Connors has mixed feelings, however, about one of his recent victories, this one on behalf of his longtime secretary who injured herself in a fall at her condominium. “Unfortunately,” he says with mock chagrin, “I got her a million dollars for her fall so she’s not coming back to work. Talk about bittersweet. Twenty-eight years we were together. She’s like a sister to me.”

To Connors, the beauty of litigation is being able to make a difference. “We can make a change where it’s warranted. Those changes don’t come about voluntarily. Or they would have been done already.”

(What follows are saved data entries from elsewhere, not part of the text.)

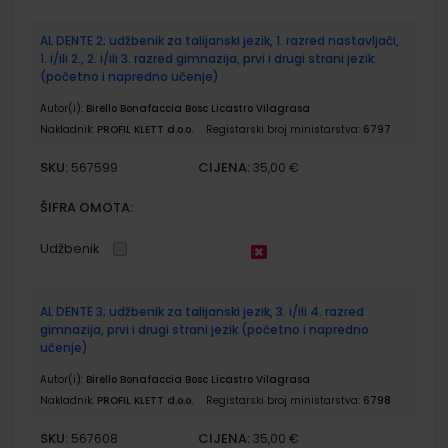
AL DENTE 2; udžbenik za talijanski jezik, 1. razred nastavljači,
1. i/ili 2., 2. i/ili 3. razred gimnazija, prvi i drugi strani jezik
(početno i napredno učenje)
Autor(i):
Birello Bonafaccia Bosc Licastro Vilagrasa
Nakladnik:
PROFIL KLETT d.o.o.
Registarski broj ministarstva:
6797
SKU:
CIJENA:
567599
35,00 €
ŠIFRA OMOTA:
Udžbenik
AL DENTE 3; udžbenik za talijanski jezik, 3. i/ili 4. razred
gimnazija, prvi i drugi strani jezik (početno i napredno
učenje)
Autor(i):
Birello Bonafaccia Bosc Licastro Vilagrasa
Nakladnik:
PROFIL KLETT d.o.o.
Registarski broj ministarstva:
6798
SKU:
CIJENA:
567608
35,00 €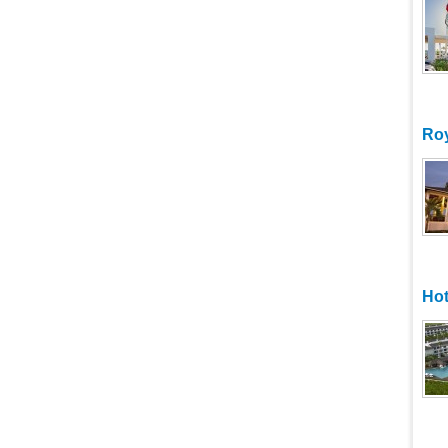
Roy
Hot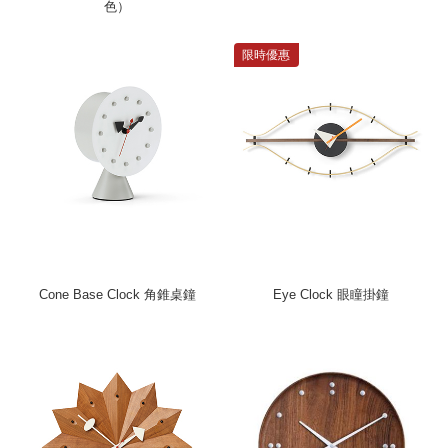
色）
限時優惠
Cone Base Clock 角錐桌鐘
Eye Clock 眼瞳掛鐘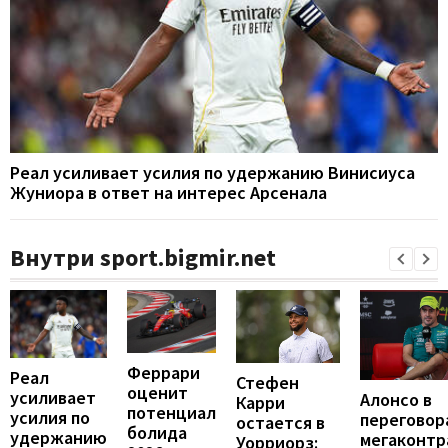
Реал усиливает усилия по удержанию Винисиуса
Жуниора в ответ на интерес Арсенала
Внутри sport.bigmir.net
Феррари
Реал
Стефен
оценит
усиливает
Алонсо в
Карри
потенциал
усилия по
переговор
остается в
болида
удержанию
мегаконтр
Уорриорз:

When he goes to trial on behalf of three families of victims killed in the crash of Continental Connection Flight 3407, he will be ready with reams of questions to try to get to the bottom of the tragedy.

The case struck an emotional chord for him when he attended a three-day public hearing that the National Transportation Safety Board held in May in Washington, D.C. “Just being in that room and being with all of the families and friends of the families who have suffered a profound and devastating loss was a historic event in my life and career,” he says. “You see that much grief in one room. You see how many people were impacted by it.”

The case will be an opportunity to help prevent similar accidents in the future. It’s no secret that that is what the families want, he says. “They all say the same thing: Do whatever you can to ensure that this doesn’t happen again. That’s a pretty big obligation. It’s a pretty big responsibility. But that’s the challenge.”